Jan Brewer, say it ain’t so.

The Arizona governor has recently flipped and signed up for the Medicaid expansion available under Obamacare.

Arizona was one of the states that claimed that the Medicaid mandate in Obamacare was unconstitutional, a contention upheld by the Supreme Court. In a letter to President Obama, Brewer called Obamacare "a vast new entitlement program that our country does not have the resources to support."

So Brewer’s embrace of Obamacare’s Medicaid expansion option comes as something of a surprise. What happened? According to the Wall Street Journal, Brewer’s switcheroo is indicative of “perverse ObamaCare incentives:”  

The recent and spectacular flip-flop of Arizona Governor Jan Brewer is a case study in the political pressure and fiscal gimmicks designed to get states to succumb. It's also a study in the arcane and perverse ObamaCare incentives that are intended to gather ever more health-care spending under federal control.

For Brewer, the pressure was the cost of Arizona’s Medicaid program, which is well-run, according to the Journal, by the (low) standards of Medicaid but nevertheless unsustainable: one in every two births in Arizona is now paid for by Medicaid; two out of three days spent by elderly patients in nursing homes are now paid for by the Medicaid. Spending was $9 billion last year.

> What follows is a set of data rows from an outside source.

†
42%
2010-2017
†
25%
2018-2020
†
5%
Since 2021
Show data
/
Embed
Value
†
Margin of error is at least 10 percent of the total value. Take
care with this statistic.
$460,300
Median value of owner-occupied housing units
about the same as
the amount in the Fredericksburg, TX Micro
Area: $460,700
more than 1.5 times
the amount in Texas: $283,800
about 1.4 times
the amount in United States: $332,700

With her embrace of the Obamacare extension, Brewer will be able to send 67 percent of the bill for Arizona’s existing Medicaid patients to the feds. The feds will pay for almost all of the new Medicaid patients. Arizona will then be able to spend far less in 2014 and will indeed bank an extra $1.6 billion from Washington. The Journal explains how Arizona’s hat trick works:

How can the state conjure such money from nothing? The answer is that Ms. Brewer and Arizona hospitals have cooked up a spending scheme to rip off national taxpayers to avoid even the $154 million the state would at first pay. The hospital lobby first floated this scheme in 2011 "for the specific purpose of generating matching federal Medicaid funds."

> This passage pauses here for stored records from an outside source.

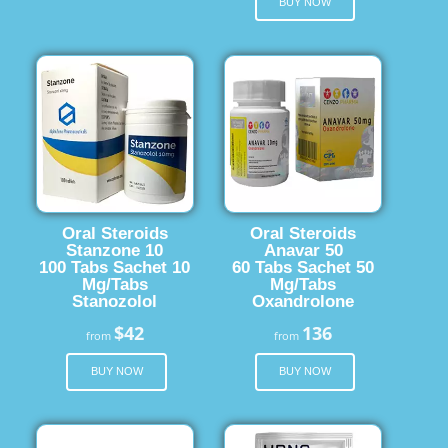
BUY NOW
Oral Steroids
Oral Steroids
Stanzone 10
Anavar 50
100 Tabs Sachet 10
60 Tabs Sachet 50
Mg/Tabs
Mg/Tabs
Stanozolol
Oxandrolone
$42
136
from
from
BUY NOW
BUY NOW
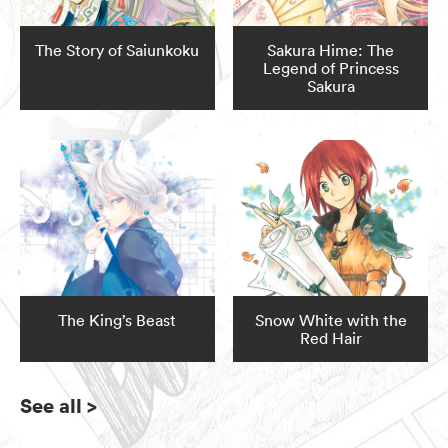
The Story of Saiunkoku
Sakura Hime: The
Legend of Princess
Sakura
The King’s Beast
Snow White with the
Red Hair
See all
>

Here's how it works: Arizona will tax hospitals and insurers for the $154 million. Then it will return $154 million to the health industry via more Medicaid business that will cover the cost of the tax and then some. The money needs to make a round trip from providers to the state and back to providers to game that 67% federal matching rate.

So Arizona takes (say) $3 from a hospital and then turns around and pays the $3 back, using one of the hospital's own dollars that Arizona converted to "revenue" plus two dollars courtesy of Washington for its 67% federal share of the $3 payment. Arizona can then use the hospital's remaining $2 of the original $3 to pay for another $6 of Medicaid expansion.

The Journal notes that the “subsidy honeypot” won’t go on indefinitely, and then states will be left with huge bills. Brewer undoubtedly knows this, but the health industry is a powerful lobby and they are greedy for the federal money. It’s going to take a while for this system to come tumbling down, but when it does, look out. Just noticed that Ohio Governor John Kasich has also caved. It is really hard to resist the blandishments of big government.

Meanwhile, the Obama administration has attempted to pacify religious groups by offering yet another phony “compromise” regarding its contraception mandate. The “compromise” only pretends to provide relief for religiously-based employers and gives nothing to secular employers who don’t want to violate their consciences for religious reasons.